Tuesday, March 20, 2012
Just For Tonight!
Loneliness lied to the left of me and all my emotional disconnections lied on the right. I held onto loneliness tonight feeling more empty than I did before we embraced. However, here I was. This was my place tonight. This was my position.
For a moment I rolled over to emotions I once felt that were now disconnected from me. I remember love. I remember smiling because of him. I remember pillow talk and watching him walk to the bathroom. Sexiness in motion. I didn't forget his pain. I didn't neglect his poison, Was this the fate of every encounter I was suppose to have? Love to pain?

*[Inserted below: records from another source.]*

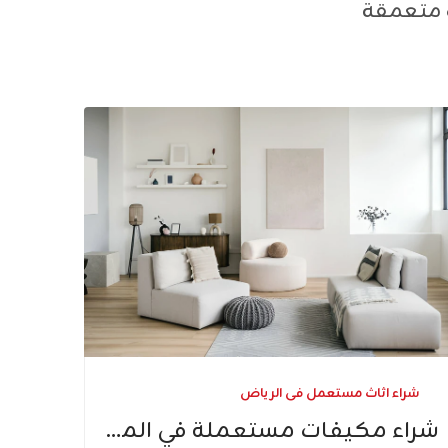
ت متعمقة
شراء اثاث مستعمل فى الرياض
شراء مكيفات مستعملة في المدينة المنورة​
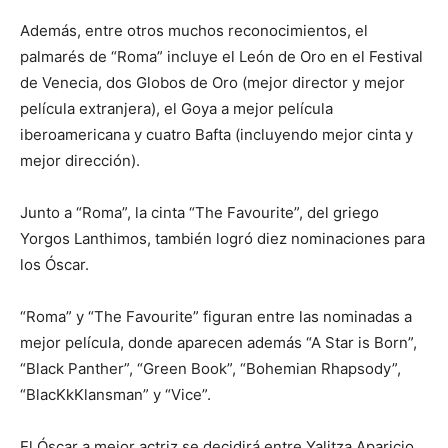
Además, entre otros muchos reconocimientos, el
palmarés de “Roma” incluye el León de Oro en el Festival
de Venecia, dos Globos de Oro (mejor director y mejor
película extranjera), el Goya a mejor película
iberoamericana y cuatro Bafta (incluyendo mejor cinta y
mejor dirección).
Junto a “Roma”, la cinta “The Favourite”, del griego
Yorgos Lanthimos, también logró diez nominaciones para
los Óscar.
“Roma” y “The Favourite” figuran entre las nominadas a
mejor película, donde aparecen además “A Star is Born”,
“Black Panther”, “Green Book”, “Bohemian Rhapsody”,
“BlacKkKlansman” y “Vice”.
El Óscar a mejor actriz se decidirá entre Yalitza Aparicio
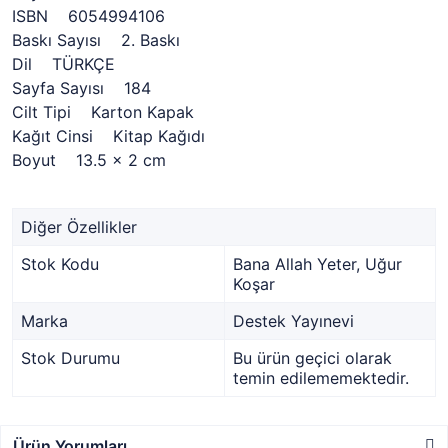
ISBN 6054994106
Baskı Sayısı 2. Baskı
Dil TÜRKÇE
Sayfa Sayısı 184
Cilt Tipi Karton Kapak
Kağıt Cinsi Kitap Kağıdı
Boyut 13.5 x 2 cm
Diğer Özellikler
Stok Kodu
Bana Allah Yeter, Uğur
Koşar
Marka
Destek Yayınevi
Stok Durumu
Bu ürün geçici olarak
temin edilememektedir.
Ürün Yorumları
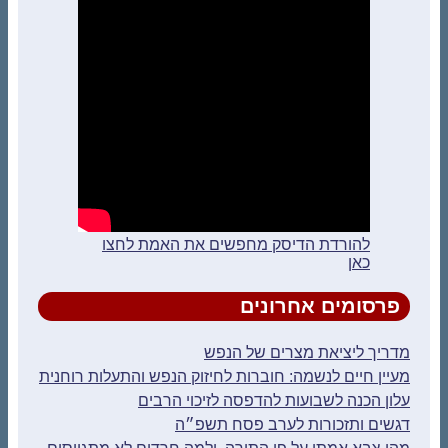
להורדת הדיסק מחפשים את האמת לחצו
כאן
פרסומים אחרונים
מדריך ליציאת מצרים של הנפש
מעיין חיים לנשמה: חוברות לחיזוק הנפש והתעלות רוחנית
עלון הכנה לשבועות להדפסה לזיכוי הרבים
דגשים ותזכורות לערב פסח תשפ״ה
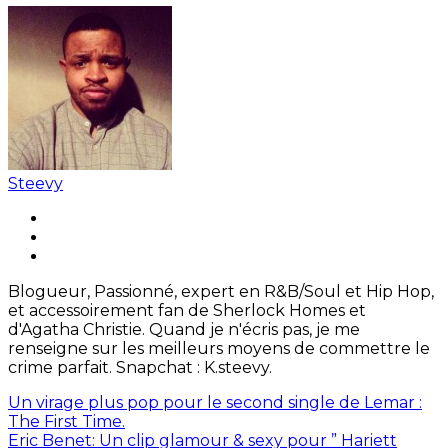
Steevy
Blogueur, Passionné, expert en R&B/Soul et Hip Hop,
et accessoirement fan de Sherlock Homes et
d'Agatha Christie. Quand je n'écris pas, je me
renseigne sur les meilleurs moyens de commettre le
crime parfait. Snapchat : K.steevy.
Un virage plus pop pour le second single de Lemar :
The First Time.
Eric Benet: Un clip glamour & sexy pour ” Hariett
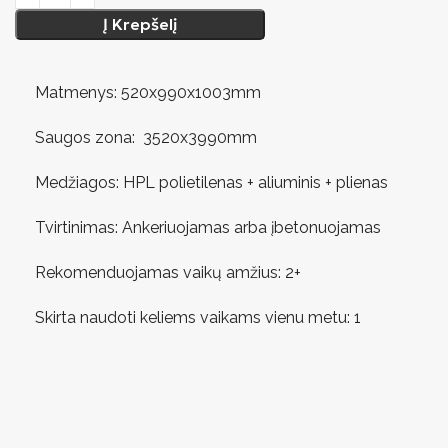
Į Krepšelį
Matmenys: 520x990x1003mm
Saugos zona: 3520x3990mm
Medžiagos: HPL polietilenas + aliuminis + plienas
Tvirtinimas: Ankeriuojamas arba įbetonuojamas
Rekomenduojamas vaikų amžius: 2+
Skirta naudoti keliems vaikams vienu metu: 1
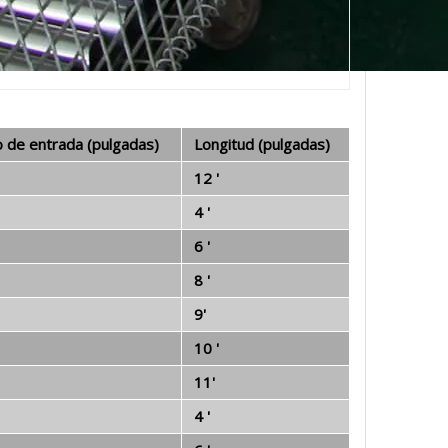
 de entrada (pulgadas)
Longitud (pulgadas)
12 '
4 '
6 '
8 '
9'
10 '
11'
4 '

I needed something tonight. It was raining, slightly cold yet you could feel a certain amount of heat from my vents. Yet something was missing. Companionship ran back and forth through my mind. It danced, played, imitated musical notes from everything that spelled happiness.

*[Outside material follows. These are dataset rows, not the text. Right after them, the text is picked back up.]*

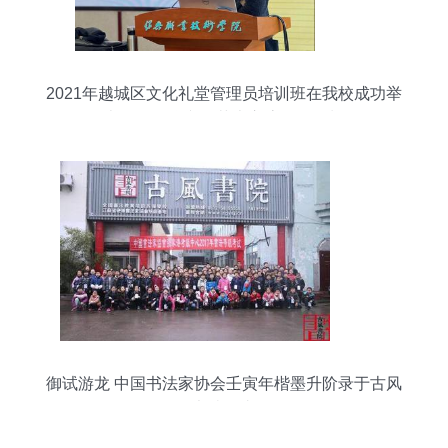
2021年越城区文化礼堂管理员培训班在我校成功举
办——聚焦文化艺术交流活动策划
御试游龙 中国书法家协会壬寅年楷墨升阶录于古风
书院纪事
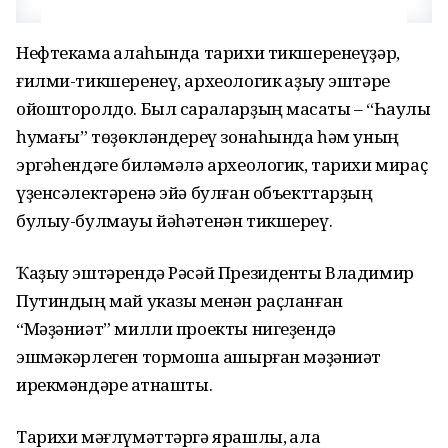
Нефтекама ҡалаһында тарихи тикшеренеүҙәр,
ғилми-тикшеренеү, археологик ҡаҙыу эштәре
ойошторолдо. Был сараларҙың маҡсаты – “Һаулыҡ
һуҡмағы” төҙөкләндереү зонаһында һәм уның
эргәһендәге биләмәлә археологик, тарихи мираҫ
үҙенсәлектәренә эйә булған объекттарҙың
булыу-булмауы йәһәтенән тикшереү.
Ҡаҙыу эштәрендә Рәсәй Президенты Владимир
Путиндың май указы менән раҫланған
“Мәҙәниәт” милли проекты нигеҙендә
эшмәкәрлеген тормошҡа ашырған мәҙәниәт
ирекмәндәре ҡатнашты.
Тарихи мәғлүмәттәргә ярашлы, ҡала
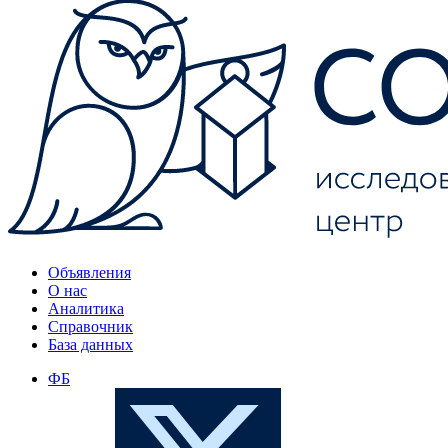
Объявления
О нас
Аналитика
Справочник
База данных
ФБ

I was okay with being by myself except for the nights when it wasn't okay to be by myself. I wanted tonight like nights I've had before. I wanted the kind of night I saw on TV on a B Movie that was really good but didn't make it to the Big Screen. I wanted tonight like the song the underground artist sings as she carry her EP in her backpack for sell after her open mic performances.
I wanted to be free in emotion with companionship tonight. I wanted to smile at he and he whisper to me. I wanted love just for tonight!